*Description of the task*:
Give only a number in reply. It should be how many lines in the records contain the string "pass".
:::
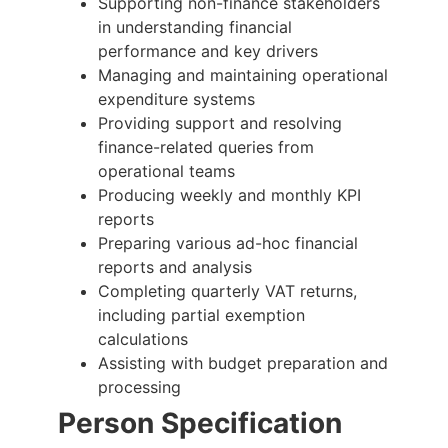
Supporting non-finance stakeholders
in understanding financial
performance and key drivers
Managing and maintaining operational
expenditure systems
Providing support and resolving
finance-related queries from
operational teams
Producing weekly and monthly KPI
reports
Preparing various ad-hoc financial
reports and analysis
Completing quarterly VAT returns,
including partial exemption
calculations
Assisting with budget preparation and
processing
Person Specification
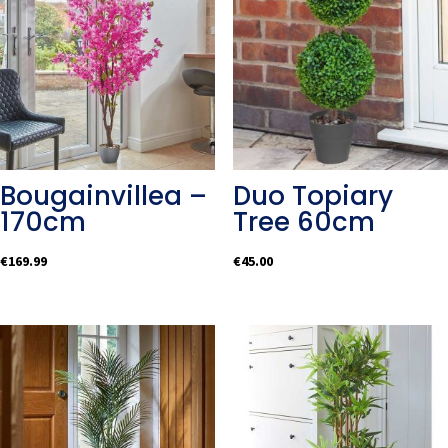
Bougainvillea –
Duo Topiary
170cm
Tree 60cm
€
169.99
€
45.00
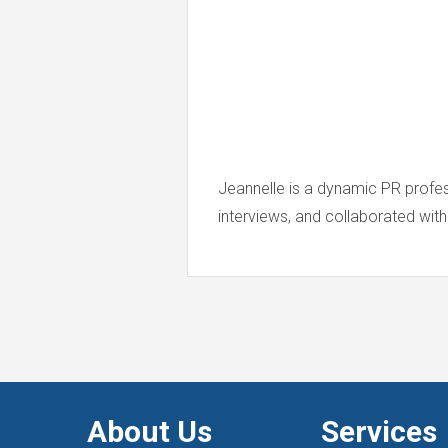
Jeannelle is a dynamic PR profe
interviews, and collaborated with
About Us
Services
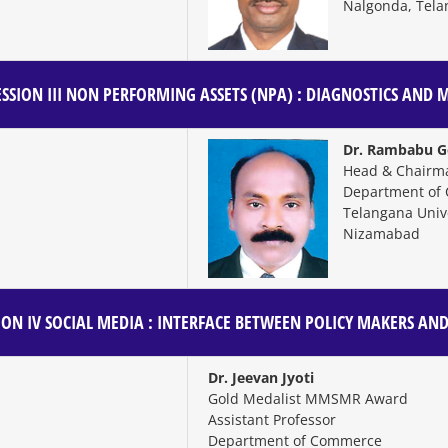
Nalgonda, Tela
SSION III
NON PERFORMING ASSETS (NPA) : DIAGNOSTICS AND
Dr. Rambabu Go
Head & Chairm
Department of
Telangana Unive
Nizamabad
ION IV
SOCIAL MEDIA : INTERFACE BETWEEN POLICY MAKERS 
Dr. Jeevan Jyoti
Gold Medalist MMSMR Award
Assistant Professor
Department of Commerce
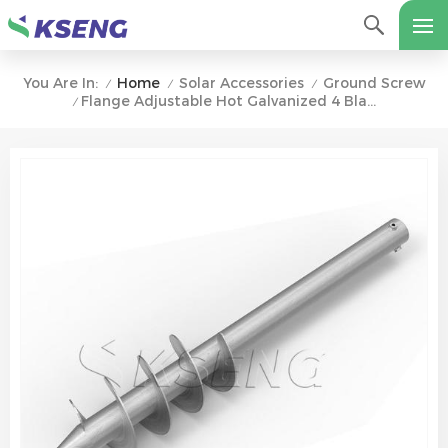
Home
Solar Accessories
Ground Screw
You Are In:
/
/
/
Flange Adjustable Hot Galvanized 4 Blades Solar Ground Screw Anchor
/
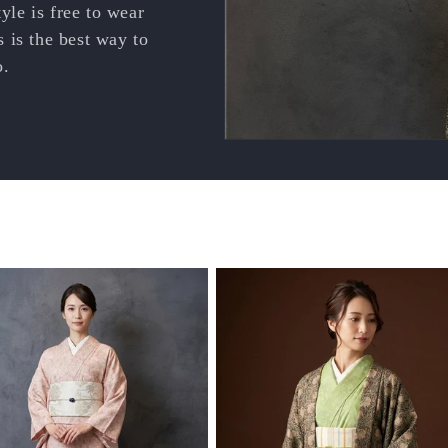
le is free to wear
 is the best way to
o.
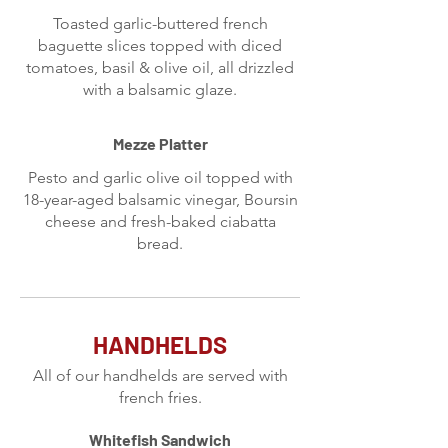
Toasted garlic-buttered french
baguette slices topped with diced
tomatoes, basil & olive oil, all drizzled
with a balsamic glaze.
Mezze Platter
Pesto and garlic olive oil topped with
18-year-aged balsamic vinegar, Boursin
cheese and fresh-baked ciabatta
bread.
HANDHELDS
All of our handhelds are served with
french fries.
Whitefish Sandwich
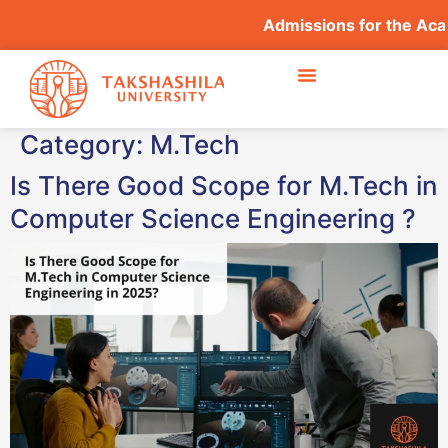
Admissions for the Acade
Category:
M.Tech
Is There Good Scope for M.Tech in
Computer Science Engineering ?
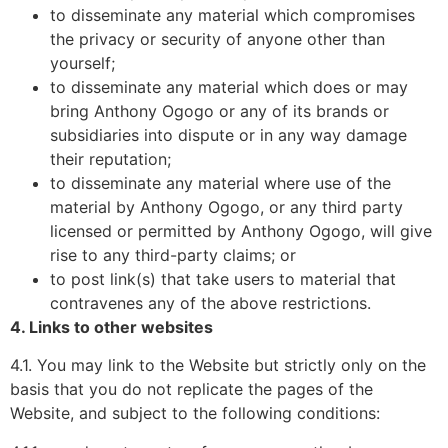
to disseminate any material which compromises
the privacy or security of anyone other than
yourself;
to disseminate any material which does or may
bring Anthony Ogogo or any of its brands or
subsidiaries into dispute or in any way damage
their reputation;
to disseminate any material where use of the
material by Anthony Ogogo, or any third party
licensed or permitted by Anthony Ogogo, will give
rise to any third-party claims; or
to post link(s) that take users to material that
contravenes any of the above restrictions.
4. Links to other websites
4.1. You may link to the Website but strictly only on the
basis that you do not replicate the pages of the
Website, and subject to the following conditions:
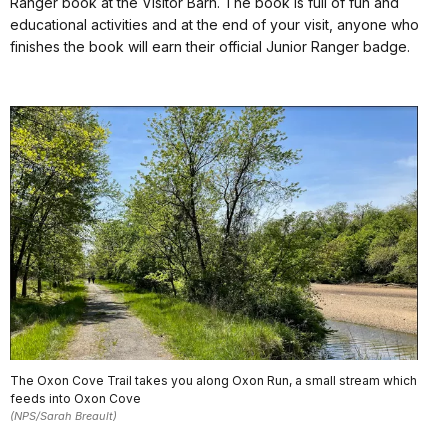
Ranger book at the Visitor Barn. The book is full of fun and
educational activities and at the end of your visit, anyone who
finishes the book will earn their official Junior Ranger badge.
The Oxon Cove Trail takes you along Oxon Run, a small stream which
feeds into Oxon Cove
(NPS/Sarah Breault)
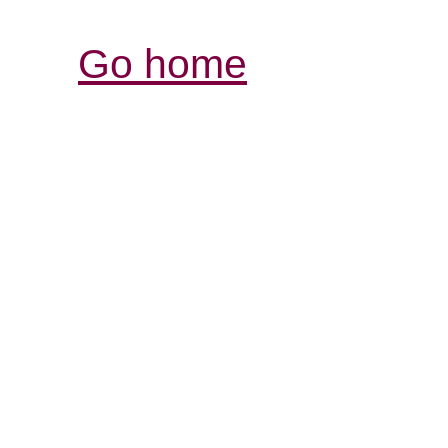
Go home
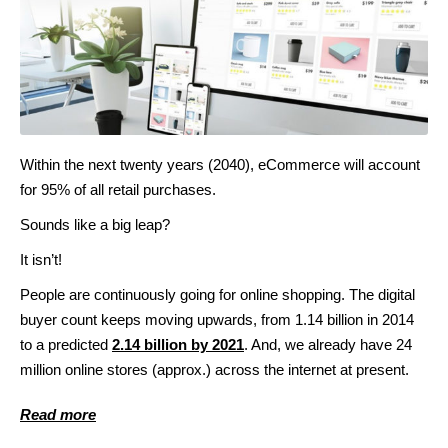
Within the next twenty years (2040), eCommerce will account
for 95% of all retail purchases.
Sounds like a big leap?
It isn’t!
People are continuously going for online shopping. The digital
buyer count keeps moving upwards, from 1.14 billion in 2014
to a predicted
2.14 billion by 2021
. And, we already have 24
million online stores (approx.) across the internet at present.
Read more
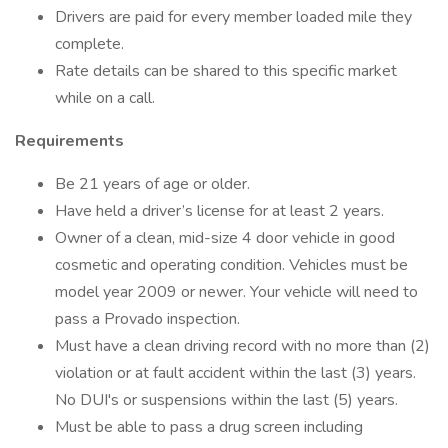
Drivers are paid for every member loaded mile they
complete.
Rate details can be shared to this specific market
while on a call.
Requirements
Be 21 years of age or older.
Have held a driver’s license for at least 2 years.
Owner of a clean, mid-size 4 door vehicle in good
cosmetic and operating condition. Vehicles must be
model year 2009 or newer. Your vehicle will need to
pass a Provado inspection.
Must have a clean driving record with no more than (2)
violation or at fault accident within the last (3) years.
No DUI's or suspensions within the last (5) years.
Must be able to pass a drug screen including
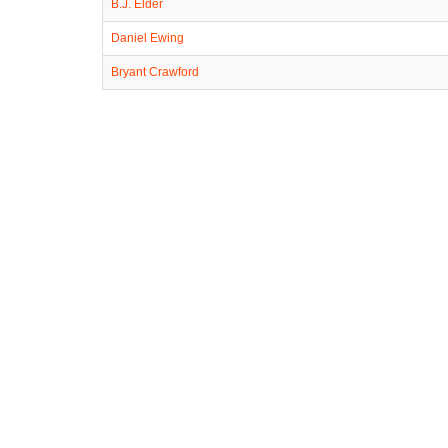
B.J. Elder
Daniel Ewing
Bryant Crawford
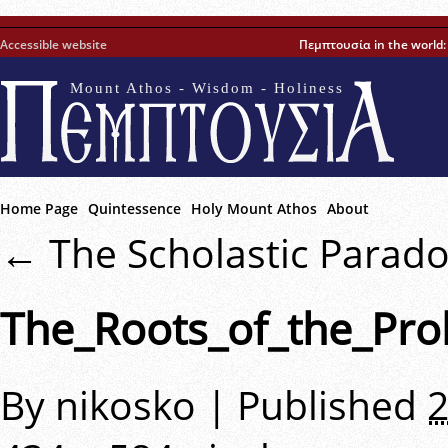
Accessible website
Πεμπτουσία in the world
Mount Athos - Wisdom - Holiness
Home Page
Quintessence
Holy Mount Athos
About
←
The Scholastic Parad
The_Roots_of_the_Pro
By
nikosko
|
Published
2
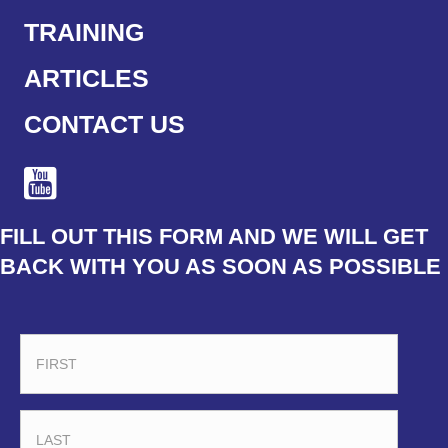
TRAINING
ARTICLES
CONTACT US
FILL OUT THIS FORM AND WE WILL GET
BACK WITH YOU AS SOON AS POSSIBLE
FIRST
LAST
:::
*Answer section*:
2